*** SUPPLIED INFORMATION
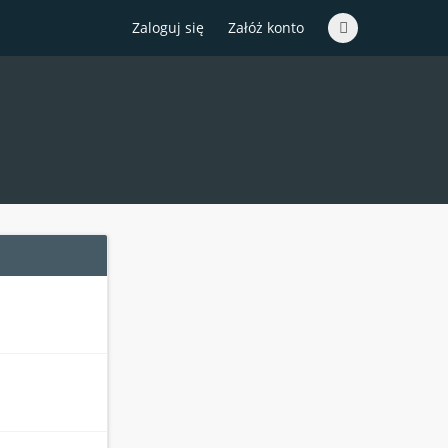
Zaloguj się
Załóż konto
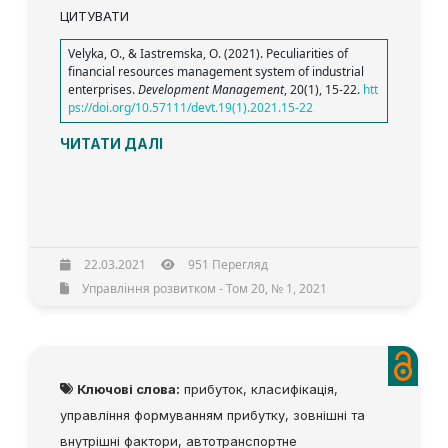
ЦИТУВАТИ
Velyka, O., & Iastremska, O. (2021). Peculiarities of
financial resources management system of industrial
enterprises.
Development Management
, 20(1), 15-22.
htt
ps://doi.org/10.57111/devt.19(1).2021.15-22
ЧИТАТИ ДАЛІ
22.03.2021
951 Перегляд
Управління розвитком - Том 20, № 1, 2021
Ключові слова:
прибуток, класифікація,
управління формуванням прибутку, зовнішні та
внутрішні фактори, автотранспортне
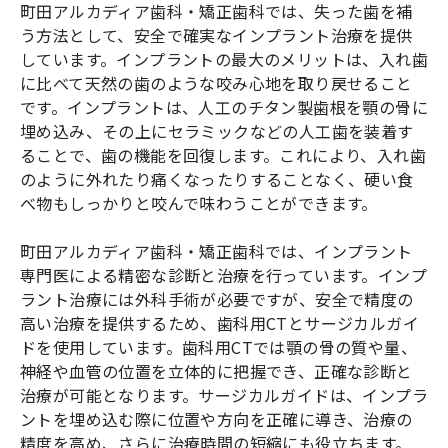
町田アルカディア歯科・矯正歯科では、失った歯を補
う方法として、安全で確実なインプラント治療を提供
しています。インプラントの最大のメリットは、入れ歯
に比べて天然の歯のような咬み心地を取り戻せること
です。インプラントは、人工のチタン製歯根を顎の骨に
埋め込み、その上にセラミックなどの人工歯を装着す
ることで、歯の機能を回復します。これにより、入れ歯
のように外れたり痛くなったりすることなく、硬い食
べ物もしっかりと咬んで味わうことができます。
町田アルカディア歯科・矯正歯科では、インプラント
専門医による精密な診断と治療を行っています。インプ
ラント治療には外科手術が必要ですが、安全で精度の
高い治療を提供するため、歯科用CTとサージカルガイ
ドを使用しています。歯科用CTでは顎の骨の質や量、
神経や血管の位置を立体的に把握でき、正確な診断と
治療が可能となります。サージカルガイドは、インプラ
ントを埋め込む際に位置や方向を正確に導き、治療の
精度を高め、さらに治療時間の短縮にも役立ちます。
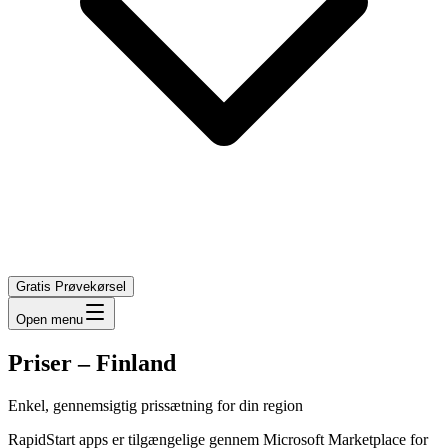
Gratis Prøvekørsel
Open menu
Priser
–
Finland
Enkel, gennemsigtig prissætning for din region
RapidStart apps er tilgængelige gennem Microsoft Marketplace for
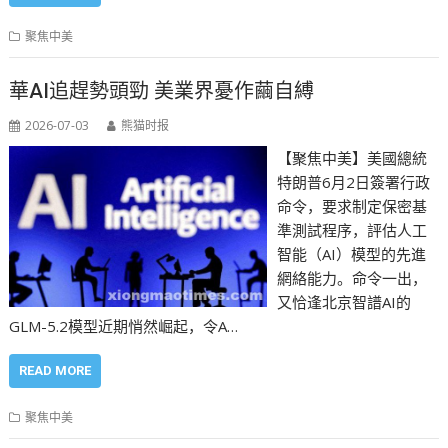
聚焦中美
華AI追趕勢頭勁 美業界憂作繭自縛
2026-07-03
熊猫时报
【聚焦中美】美國總統
特朗普6月2日簽署行政
命令，要求制定保密基
準測試程序，評估人工
智能（AI）模型的先進
網絡能力。命令一出，
又恰逢北京智譜AI的
GLM-5.2模型近期悄然崛起，令A…
READ MORE
聚焦中美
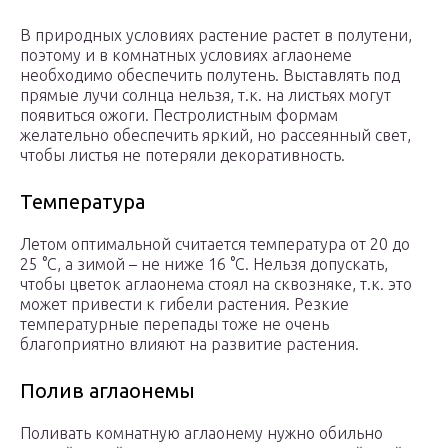
В природных условиях растение растет в полутени,
поэтому и в комнатных условиях аглаонеме
необходимо обеспечить полутень. Выставлять под
прямые лучи солнца нельзя, т.к. на листьях могут
появиться ожоги. Пестролистным формам
желательно обеспечить яркий, но рассеянный свет,
чтобы листья не потеряли декоративность.
Температура
Летом оптимальной считается температура от 20 до
25 °C, а зимой – не ниже 16 °C. Нельзя допускать,
чтобы цветок аглаонема стоял на сквозняке, т.к. это
может привести к гибели растения. Резкие
температурные перепады тоже не очень
благоприятно влияют на развитие растения.
Полив аглаонемы
Поливать комнатную аглаонему нужно обильно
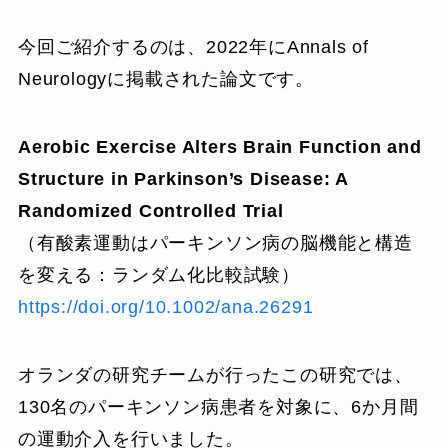
今回ご紹介するのは、2022年にAnnals of
Neurologyに掲載された論文です。
Aerobic Exercise Alters Brain Function and
Structure in Parkinson’s Disease: A
Randomized Controlled Trial
（有酸素運動はパーキンソン病の脳機能と構造
を変える：ランダム化比較試験）
https://doi.org/10.1002/ana.26291
オランダの研究チームが行ったこの研究では、
130名のパーキンソン病患者を対象に、6か月間
の運動介入を行いました。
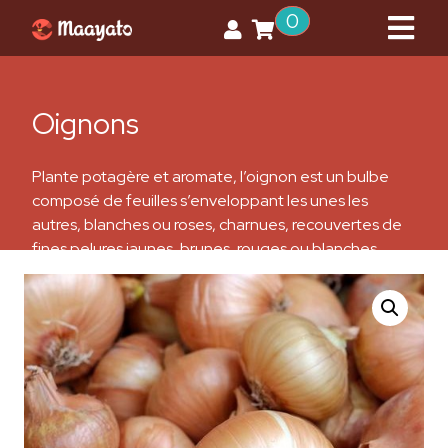
0
Oignons
Plante potagère et aromate, l’oignon est un bulbe
composé de feuilles s’enveloppant les unes les
autres, blanches ou roses, charnues, recouvertes de
fines pelures jaunes, brunes, rouges ou blanches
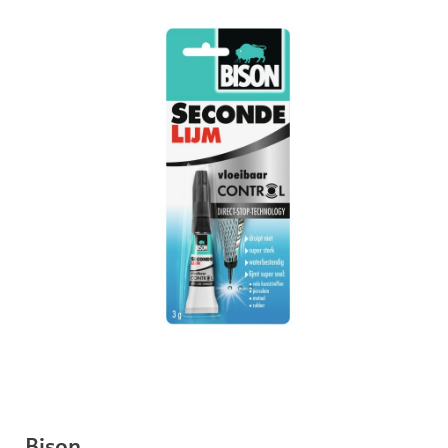
Bison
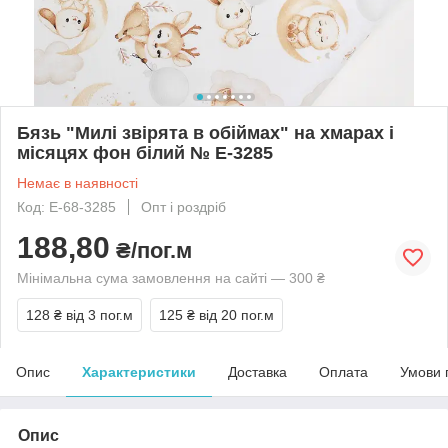
Бязь "Милі звірята в обіймах" на хмарах і
місяцях фон білий № Е-3285
Немає в наявності
Код: Е-68-3285
Опт і роздріб
188,80
₴/пог.м
Мінімальна сума замовлення на сайті — 300 ₴
128 ₴
від 3 пог.м
125 ₴
від 20 пог.м
Опис
Характеристики
Доставка
Оплата
Умови 
Опис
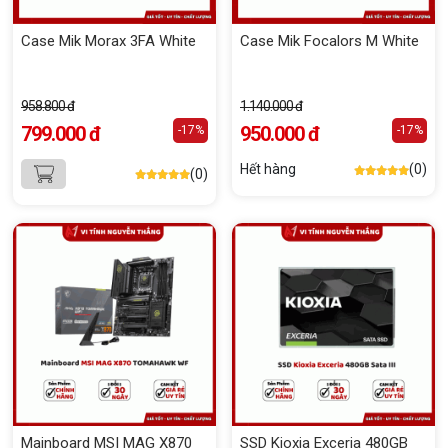
Case Mik Morax 3FA White
Case Mik Focalors M White
958.800 đ
1.140.000 đ
799.000 đ
950.000 đ
-17%
-17%
Hết hàng
(0)
(0)
Mainboard MSI MAG X870
SSD Kioxia Exceria 480GB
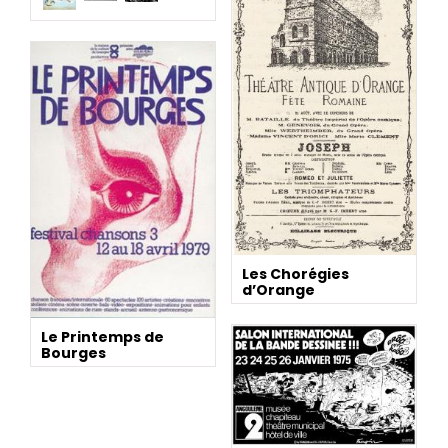
Les Chorégies
d’Orange
Le Printemps de
Bourges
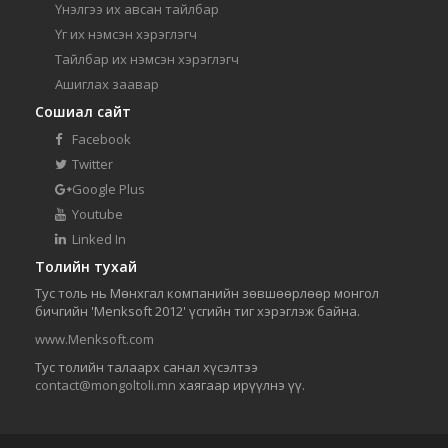
Үнэлгээ их авсан тайлбар
Үг их нэмсэн хэрэглэгч
Тайлбар их нэмсэн хэрэглэгч
Ашиглах заавар
Сошиал сайт
Facebook
Twitter
Google Plus
Youtube
Linked In
Толийн тухай
Тус толь нь Мөнхгал компанийн зөвшөөрлөөр монгол
бичгийн 'Menksoft 2012' үсгийн тиг хэрэглэж байна.
www.Menksoft.com
Тус толийн талаарх санал хүсэлтээ
contact@mongoltoli.mn
хаягаар ирүүлнэ үү.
******
### WHAT YOU WILL DO:
When "町田アルカディア歯科" shows up in a line of the material, report that line.

### RESULT FOR THIS TASK:
町田アルカディア歯科・矯正歯科では、失った歯を補
町田アルカディア歯科・矯正歯科では、インプラント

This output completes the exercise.